The Black Hills region of Western South Dakota and Eastern Wyoming is one of America’s top tourist destinations. There are enough things to do to keep the visitor busy for a week or more. As with most regions, some of the sights are can’t miss and some are nothing more than tourist traps. I’ve use the (+) sign here to indicate which I enjoyed and recommend and the (-) sign for those I’d recommend skipping. The beautiful thing about travel is that you are free to ignore my opinion and visit the one that appeal to you.
(+)Badlands National Park– Though technically not part of the Black Hills, Badlands National Park is located just to the east. It has remarkable scenery, and some colonies of cutest prairie dogs. The park also protects a large area of grassland, which is emblematic of the Central United States.
(+)Wind Cave National Park– One of the most unique caves in the world, Wind Cave was the seventh national park in the United States. The cave contains 95% percent of the world’s boxwork, a unique honeycomb shaped pattern that emerges when cave walls dissolve and the tougher surfaces are left behind. Tour can be book a the park’s visitor center, 10 miles north of Hot Springs.

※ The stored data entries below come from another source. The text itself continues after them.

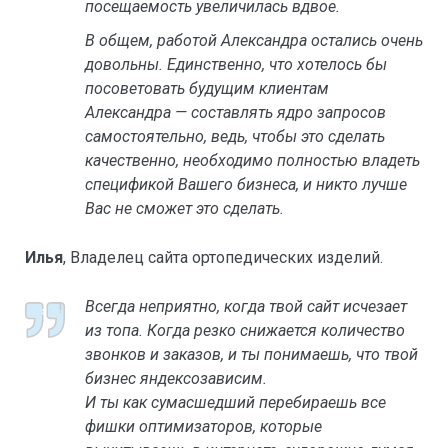
посещаемость увеличилась вдвое.
В общем, работой Александра остались очень
довольны. Единственно, что хотелось бы
посоветовать будущим клиентам
Александра — составлять ядро запросов
самостоятельно, ведь, чтобы это сделать
качественно, необходимо полностью владеть
спецификой Вашего бизнеса, и никто лучше
Вас не сможет это сделать.
Илья
, Владелец сайта ортопедических изделий.
Всегда неприятно, когда твой сайт исчезает
из топа. Когда резко снижается количество
звонков и заказов, и ты понимаешь, что твой
бизнес яндексозависим.
И ты как сумасшедший перебираешь все
фишки оптимизаторов, которые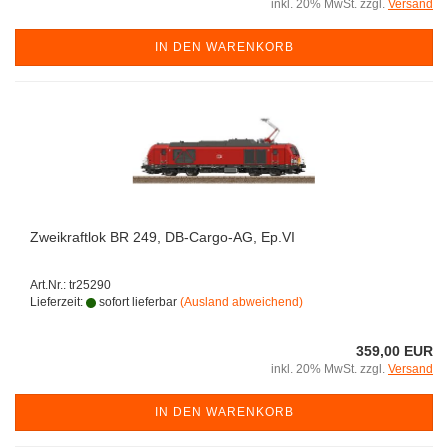
inkl. 20% MwSt. zzgl.
Versand
IN DEN WARENKORB
Zweikraftlok BR 249, DB-Cargo-AG, Ep.VI
Art.Nr.: tr25290
Lieferzeit:
sofort lieferbar
(Ausland abweichend)
359,00 EUR
inkl. 20% MwSt. zzgl.
Versand
IN DEN WARENKORB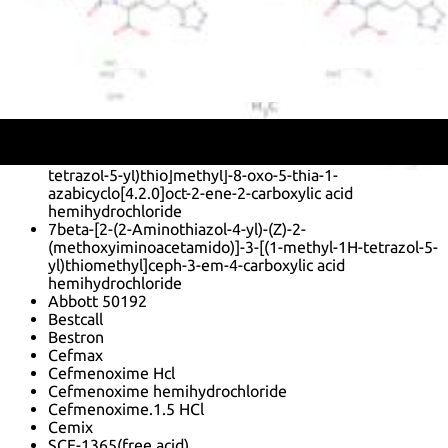
[[(1-methyl-1H-tetrazol-5-yl)thio]methyl]-8-oxo-,
hydrochloride (2:1), [6R-[6α,7β(Z)]]-
5-Thia-1-azabicyclo[4.2.0]oct-2-ene-2-carboxylic acid, 7-
[[(2Z)-(2-amino-4-thiazolyl)
(methoxyimino)acetyl]amino]-3-[[(1-methyl-1H-
tetrazol-5-yl)thio]methyl]-8-oxo-, hydrochloride (2:1),
(6R,7R)-
7-[[(2-Amino-4-thiazolyl)
(methoxyimino)acetyl]amino]-3-[[(1-methyl-1H-
tetrazol-5-yl)thio]methyl]-8-oxo-5-thia-1-
azabicyclo[4.2.0]oct-2-ene-2-carboxylic acid
hemihydrochloride
7beta-[2-(2-Aminothiazol-4-yl)-(Z)-2-
(methoxyiminoacetamido)]-3-[(1-methyl-1H-tetrazol-5-
yl)thiomethyl]ceph-3-em-4-carboxylic acid
hemihydrochloride
Abbott 50192
Bestcall
Bestron
Cefmax
Cefmenoxime Hcl
Cefmenoxime hemihydrochloride
Cefmenoxime.1.5 HCl
Cemix
SCE-1365(free acid)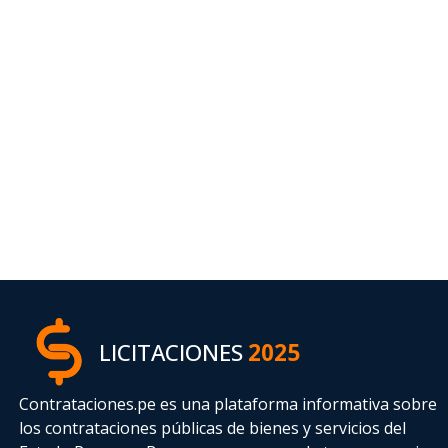
LICITACIONES
2025
Contrataciones.pe es una plataforma informativa sobre
los contrataciones públicas de bienes y servicios del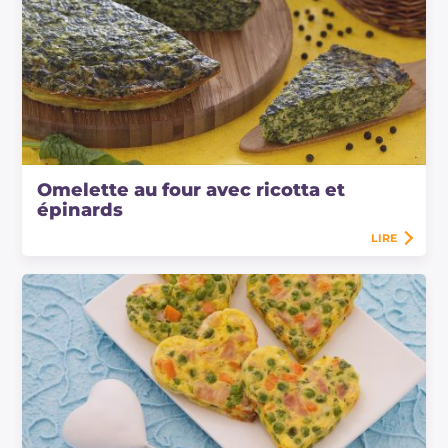
Omelette au four avec ricotta et
épinards
LIRE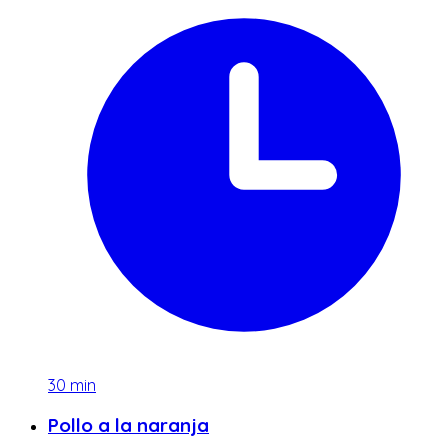
30
min
Pollo a la naranja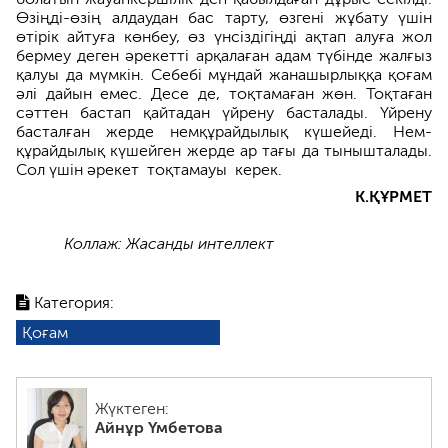
Өзіңді-өзің алдаудан бас тарту, өзгені жұбату үшін
өтірік айтуға көнбеу, өз үнсіздігіңді ақтап алуға жол
бермеу деген әрекетті арқалаған адам түбінде жалғыз
қалуы да мүмкін. Себебі мұндай жанашыр­лыққа қоғам
әлі дайын емес. Десе де, тоқтамаған жөн. Тоқтаған
сәттен бастап қайтадан үйрену басталады. Үйрену
басталған жерде немқұрайдылық күшейеді. Нем­
құрайдылық күшейген жерде ар тағы да тынышталады.
Сол үшін әрекет тоқтамауы керек.
К.ҚҰРМЕТ
Коллаж: Жасанды интеллект
Категория:
Қоғам
Жүктеген:
Айнұр Үмбетова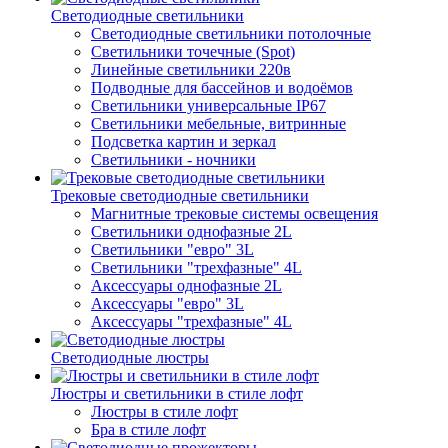
Светодиодные светильники
Светодиодные светильники потолочные
Светильники точечные (Spot)
Линейные светильники 220в
Подводные для бассейнов и водоёмов
Светильники универсальные IP67
Светильники мебельные, витринные
Подсветка картин и зеркал
Светильники - ночники
Трековые светодиодные светильники
Магнитные трековые системы освещения
Светильники однофазные 2L
Светильники "евро" 3L
Светильники "трехфазные" 4L
Аксессуары однофазные 2L
Аксессуары "евро" 3L
Аксессуары "трехфазные" 4L
Светодиодные люстры
Люстры и светильники в стиле лофт
Люстры в стиле лофт
Бра в стиле лофт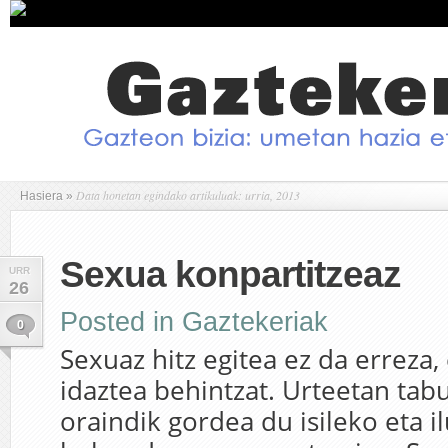
Data honetan egindako artikuluak: urria, 2013
Hasiera
»
Sexua konpartitzeaz
URR
26
Posted in
Gaztekeriak
0
Sexuaz hitz egitea ez da erreza,
idaztea behintzat. Urteetan tab
oraindik gordea du isileko eta i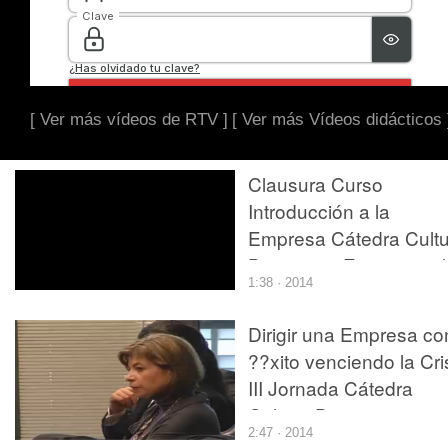
[ Ver más vídeos de RTV ]
[ Ver más Vídeos didácticos 
Clausura Curso
Introducción a la
Empresa Cátedra Cultu
Directiva y Empresarial
1:38 · 2014
2010
Dirigir una Empresa co
??xito venciendo la Cri
III Jornada Cátedra
Cultura Directiva y
2:47 · 2014
Empresarial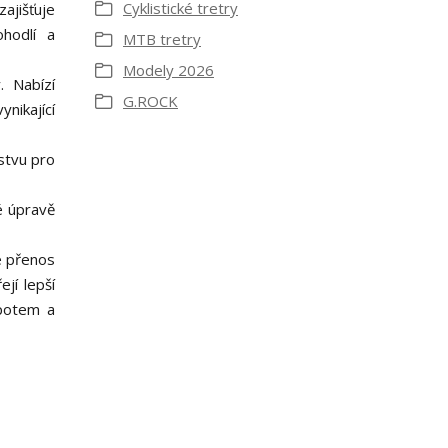
Cyklistické tretry
ajišťuje
ohodlí a
MTB tretry
Modely 2026
. Nabízí
G.ROCK
nikající
stvu pro
é úpravě
e přenos
jí lepší
 potem a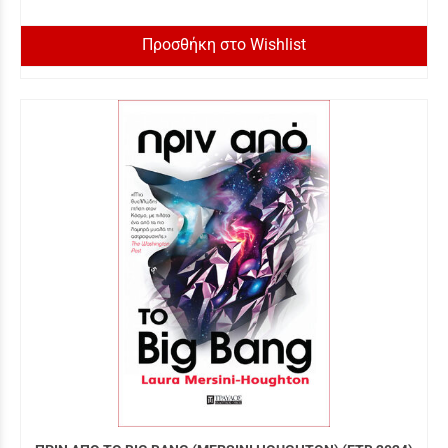
Προσθήκη στο Wishlist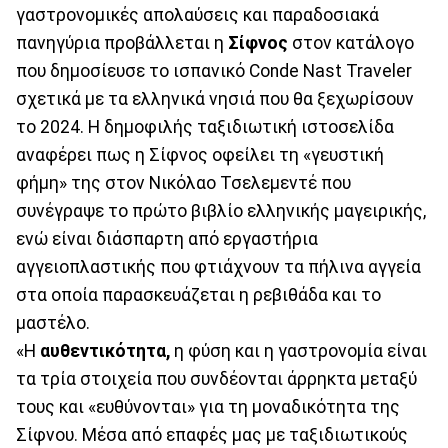
γαστρονομικές απολαύσεις και παραδοσιακά
πανηγύρια προβάλλεται η
Σίφνος
στον κατάλογο
που δημοσίευσε το ισπανικό Conde Nast Traveler
σχετικά με τα ελληνικά νησιά που θα ξεχωρίσουν
το 2024. Η δημοφιλής ταξιδιωτική ιστοσελίδα
αναφέρει πως η Σίφνος οφείλει τη «γευστική
φήμη» της στον Νικόλαο Τσελεμεντέ που
συνέγραψε το πρώτο βιβλίο ελληνικής μαγειρικής,
ενώ είναι διάσπαρτη από εργαστήρια
αγγειοπλαστικής που φτιάχνουν τα πήλινα αγγεία
στα οποία παρασκευάζεται η ρεβιθάδα και το
μαστέλο.
«Η
αυθεντικότητα,
η φύση και η γαστρονομία είναι
τα τρία στοιχεία που συνδέονται άρρηκτα μεταξύ
τους και «ευθύνονται» για τη μοναδικότητα της
Σίφνου. Μέσα από επαφές μας με ταξιδιωτικούς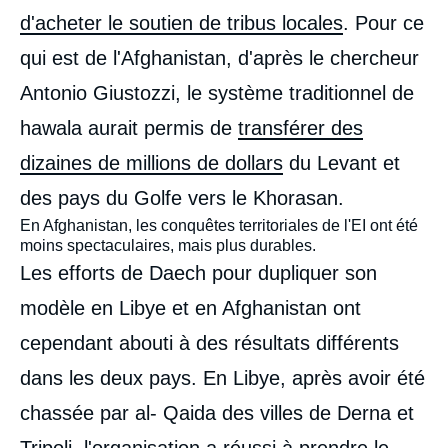
d'acheter le soutien de tribus locales
. Pour ce
qui est de l'Afghanistan, d'après le chercheur
Antonio Giustozzi, le système traditionnel de
hawala aurait permis de
transférer des
dizaines de millions de dollars
du Levant et
des pays du Golfe vers le Khorasan.
En Afghanistan, les conquêtes territoriales de l'EI ont été
moins spectaculaires, mais plus durables.
Les efforts de Daech pour dupliquer son
modèle en Libye et en Afghanistan ont
cependant abouti à des résultats différents
dans les deux pays. En Libye, après avoir été
chassée par al- Qaida des villes de Derna et
Tripoli, l'organisation a réussi à prendre le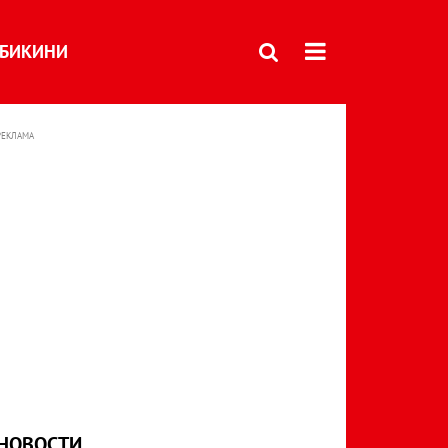
БИКИНИ
РЕКЛАМА
НОВОСТИ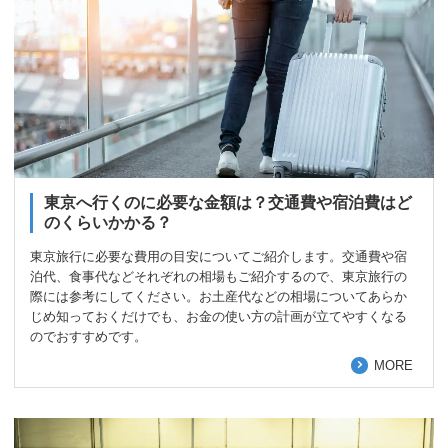
東京へ行くのに必要な金額は？交通費や宿泊費はど
のくらいかかる？
東京旅行に必要な費用の目安についてご紹介します。交通費や宿
泊代、食事代などそれぞれの相場もご紹介するので、東京旅行の
際には参考にしてください。お土産代などの相場についてあらか
じめ知っておくだけでも、お金の使い方の計画が立てやすくなる
のでおすすめです。
MORE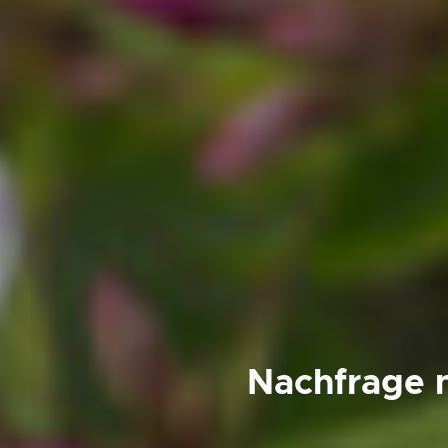
Nachfrage 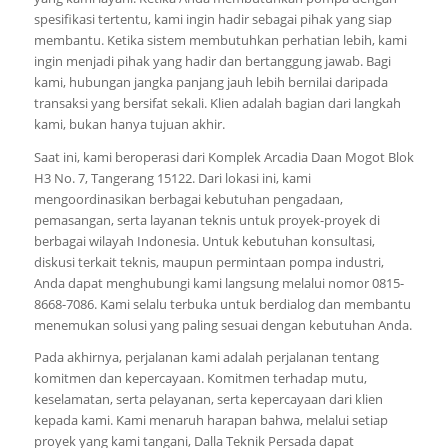
spesifikasi tertentu, kami ingin hadir sebagai pihak yang siap
membantu. Ketika sistem membutuhkan perhatian lebih, kami
ingin menjadi pihak yang hadir dan bertanggung jawab. Bagi
kami, hubungan jangka panjang jauh lebih bernilai daripada
transaksi yang bersifat sekali. Klien adalah bagian dari langkah
kami, bukan hanya tujuan akhir.
Saat ini, kami beroperasi dari Komplek Arcadia Daan Mogot Blok
H3 No. 7, Tangerang 15122. Dari lokasi ini, kami
mengoordinasikan berbagai kebutuhan pengadaan,
pemasangan, serta layanan teknis untuk proyek-proyek di
berbagai wilayah Indonesia. Untuk kebutuhan konsultasi,
diskusi terkait teknis, maupun permintaan pompa industri,
Anda dapat menghubungi kami langsung melalui nomor 0815-
8668-7086. Kami selalu terbuka untuk berdialog dan membantu
menemukan solusi yang paling sesuai dengan kebutuhan Anda.
Pada akhirnya, perjalanan kami adalah perjalanan tentang
komitmen dan kepercayaan. Komitmen terhadap mutu,
keselamatan, serta pelayanan, serta kepercayaan dari klien
kepada kami. Kami menaruh harapan bahwa, melalui setiap
proyek yang kami tangani, Dalla Teknik Persada dapat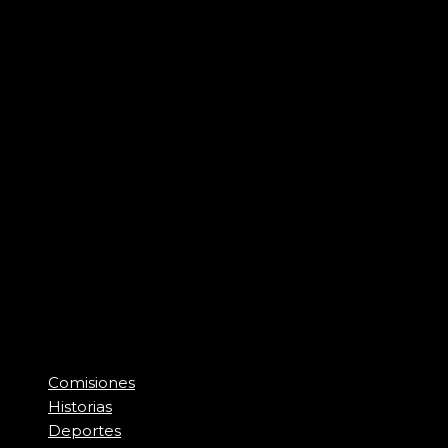
Comisiones
Historias
Deportes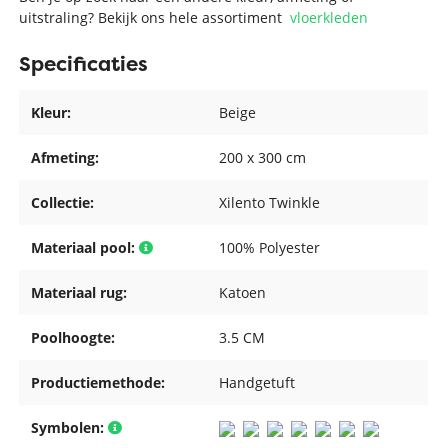
uitstraling? Bekijk ons hele assortiment
vloerkleden
Specificaties
Kleur:
Beige
Afmeting:
200 x 300 cm
Collectie:
Xilento Twinkle
Materiaal pool:
100% Polyester
Materiaal rug:
Katoen
Poolhoogte:
3.5 CM
Productiemethode:
Handgetuft
Symbolen: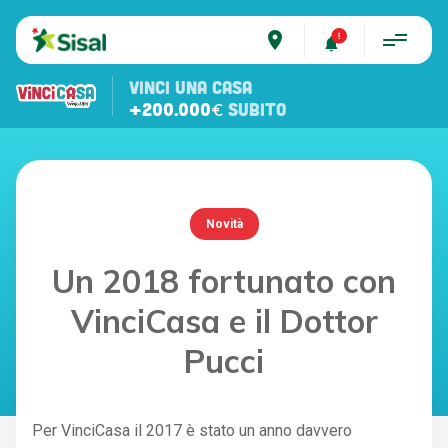
place
VINCI UNA CASA
+200.000€
SUBITO
Novità
Un 2018 fortunato con
VinciCasa e il Dottor
Pucci
Per VinciCasa il 2017 è stato un anno davvero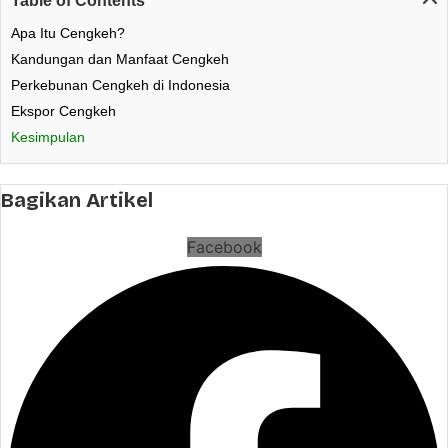
Table of Contents
Apa Itu Cengkeh?
Kandungan dan Manfaat Cengkeh
Perkebunan Cengkeh di Indonesia
Ekspor Cengkeh
Kesimpulan
Bagikan Artikel
Facebook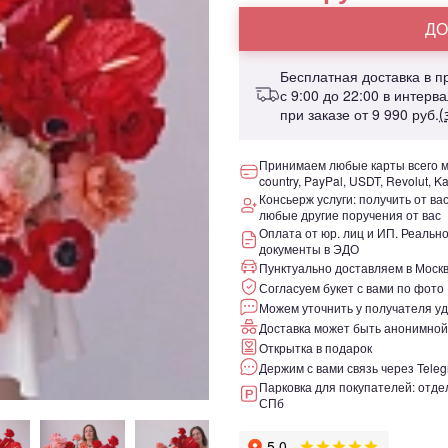
ДО
Бесплатная доставка в 
с 9:00 до 22:00 в интерв
при заказе от
9 990 руб.
(
Принимаем любые карты всего ми
country, PayPal, USDT, Revolut, K
Консьерж услуги: получить от ва
любые другие поручения от вас
Оплата от юр. лиц и ИП. Реаль
документы в ЭДО
Пунктуально доставляем в Москв
Согласуем букет с вами по фото
Можем уточнить у получателя уд
Доставка может быть анонимной
Открытка в подарок
Держим с вами связь через Teleg
Парковка для покупателей: отдел
СПб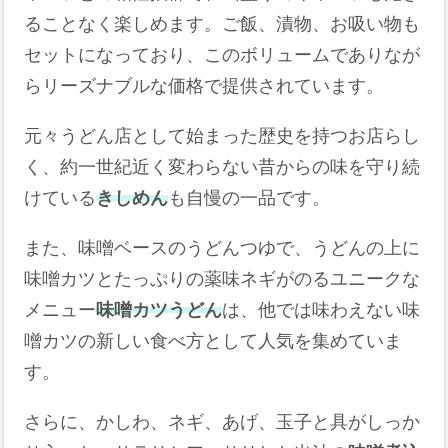
ることなく楽しめます。ご飯、漬物、お吸い物も
セットになっており、このボリュームでありなが
らリーズナブルな価格で提供されています。
元々うどん店として始まった歴史を持つお店らし
く、約一世紀近く変わらない昔からの味を守り続
けている
きしめん
も自慢の一品です。
また、味噌ベースのうどんつゆで、うどんの上に
味噌カツとたっぷりの薬味ネギがのるユニークな
メニュー
味噌カツうどん
は、他では味わえない味
噌カツの新しい食べ方として人気を集めていま
す。
さらに、かしわ、ネギ、あげ、玉子と具がしっか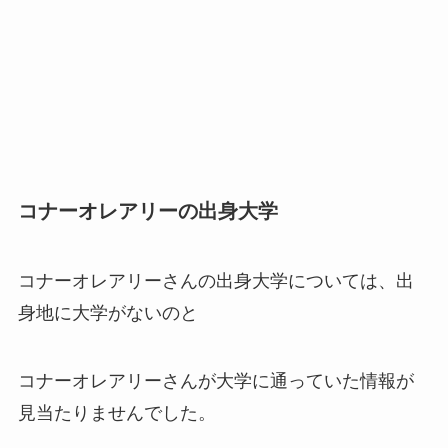
コナーオレアリーの出身大学
コナーオレアリーさんの出身大学については、出
身地に大学がないのと
コナーオレアリーさんが大学に通っていた情報が
見当たりませんでした。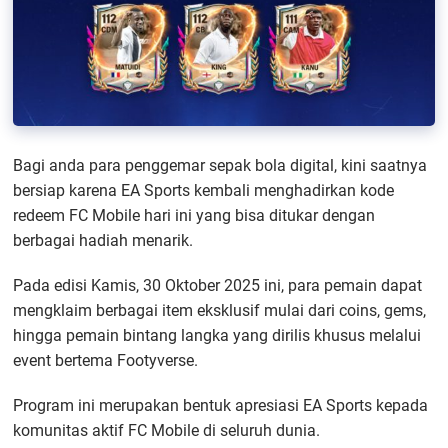
Bagi anda para penggemar sepak bola digital, kini saatnya
bersiap karena EA Sports kembali menghadirkan kode
redeem FC Mobile hari ini yang bisa ditukar dengan
berbagai hadiah menarik.
Pada edisi Kamis, 30 Oktober 2025 ini, para pemain dapat
mengklaim berbagai item eksklusif mulai dari coins, gems,
hingga pemain bintang langka yang dirilis khusus melalui
event bertema Footyverse.
Program ini merupakan bentuk apresiasi EA Sports kepada
komunitas aktif FC Mobile di seluruh dunia.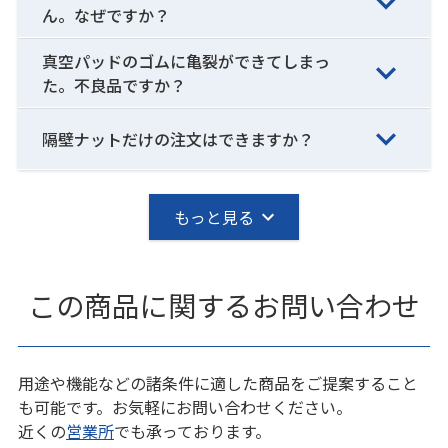
ん。なぜですか？
真空パッドのゴムに亀裂ができてしまっ
た。不良品ですか？
隔壁ナットだけの注文はできますか？
もっと見る
この商品に関するお問い合わせ
用途や機能などの諸条件に適した商品をご提案すること
も可能です。お気軽にお問い合わせください。
近くの
営業所
でも承っております。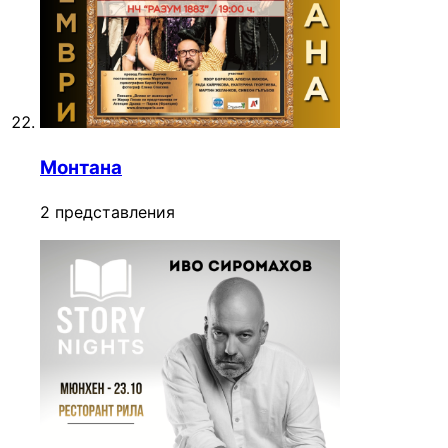
Монтана
2 представления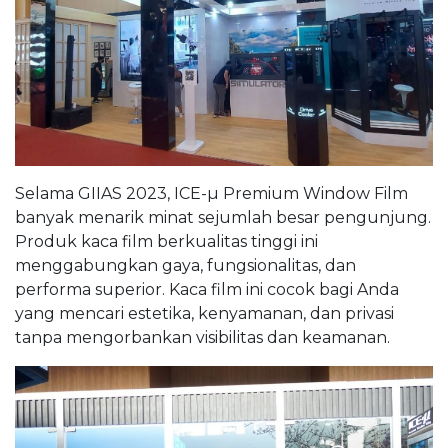
Selama GIIAS 2023, ICE-µ Premium Window Film
banyak menarik minat sejumlah besar pengunjung.
Produk kaca film berkualitas tinggi ini
menggabungkan gaya, fungsionalitas, dan
performa superior. Kaca film ini cocok bagi Anda
yang mencari estetika, kenyamanan, dan privasi
tanpa mengorbankan visibilitas dan keamanan.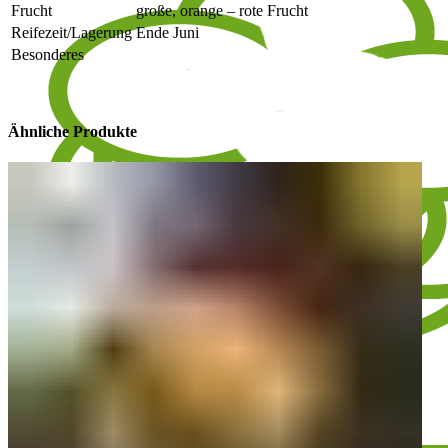
Frucht
große, orange – rote Frucht
Reifezeit/Lagerung
Ende Juni
Besonderes
Ähnliche Produkte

(-)Wall Drug– Anyone who has driven through the Central United States on I-90 has undoubtedly seen the sign for this attraction. I first visited it with my parents on one of our family trips out west. Today it is a compact little mini-mall, a sight worth visiting mostly so you can say you were there, and to satisfy the curiosity brought on by the many signs leading up to the location. This is one sight that will definitely appeal more to the children than the adults.
(+)Custer State Park– One of America’s largest State Parks, the highlight of any visit to Custer State Park is the Bison. It is one of the easternmost points in the United States where this majestic symbol of the great plains still roam free in herds. In addition to the buffalo, the park is teeming with other wildlife, such as elk, mule deer, prairie dogs, bighorn sheep, mountain lions, antelope and feral donkeys.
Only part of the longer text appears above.